Can you print the data exactly and leave out each image?
= = = =
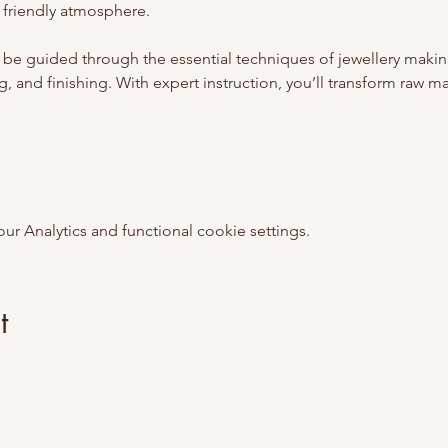
 friendly atmosphere.
 be guided through the essential techniques of jewellery makin
, and finishing. With expert instruction, you’ll transform raw mate
 Analytics and functional cookie settings.
t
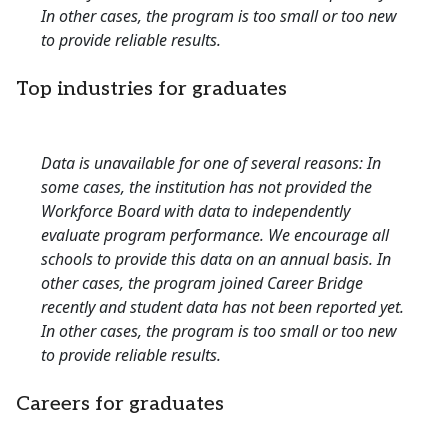
In other cases, the program is too small or too new
to provide reliable results.
Top industries for graduates
Data is unavailable for one of several reasons: In
some cases, the institution has not provided the
Workforce Board with data to independently
evaluate program performance. We encourage all
schools to provide this data on an annual basis. In
other cases, the program joined Career Bridge
recently and student data has not been reported yet.
In other cases, the program is too small or too new
to provide reliable results.
Careers for graduates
= = = =
- _ANSWER SECTION_
 friendly atmosphere.
 be guided through the essential techniques of jewellery makin
, and finishing. With expert instruction, you’ll transform raw mate
 Analytics and functional cookie settings.
t
In other cases, the program is too small or too new
to provide reliable results.
Top industries for graduates
Data is unavailable for one of several reasons: In
some cases, the institution has not provided the
Workforce Board with data to independently
evaluate program performance. We encourage all
schools to provide this data on an annual basis. In
other cases, the program joined Career Bridge
recently and student data has not been reported yet.
In other cases, the program is too small or too new
to provide reliable results.
Careers for graduates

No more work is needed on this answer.